* _TASK STATEMENT_: From the entries below, tally the lines with "Acid" in them and reply with that figure only.

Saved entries
[Start of Attachment]
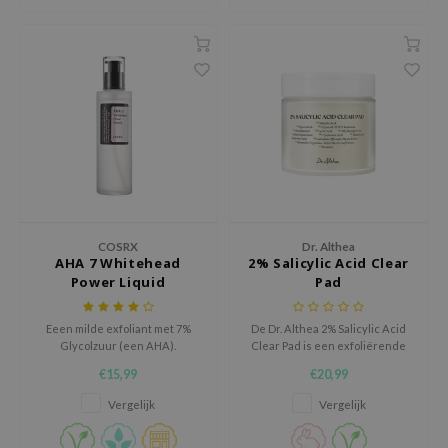
 Wishtrend
limax
IO
SRX
riya
wytree
ctor.G
uble Dare
COSRX
Dr. Althea
 Althea
AHA 7 Whitehead
2% Salicylic Acid Clear
Power Liquid
Pad
 Ceuracle
zavecca
Eeen milde exfoliant met 7%
De Dr. Althea 2% Salicylic Acid
Glycolzuur (een AHA).
Clear Pad is een exfoliërende
bryolisse
pad die helpt bij het
€15,99
€20,99
verminderen van mee-eters,
ude House
het verfijnen van grove poriën
Vergelijk
Vergelijk
en het reguleren van
olio
overtollige talg.
oir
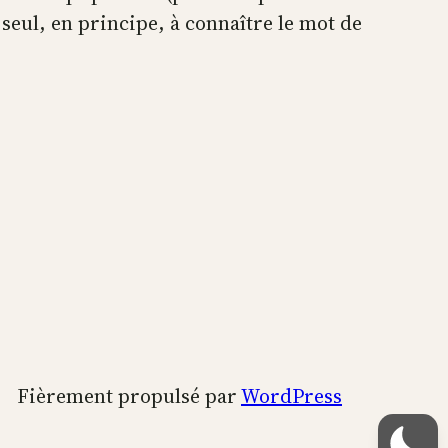
 seul, en principe, à connaître le mot de
Fièrement propulsé par
WordPress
[End of Attachment]
* _TASK OUTPUT_: 2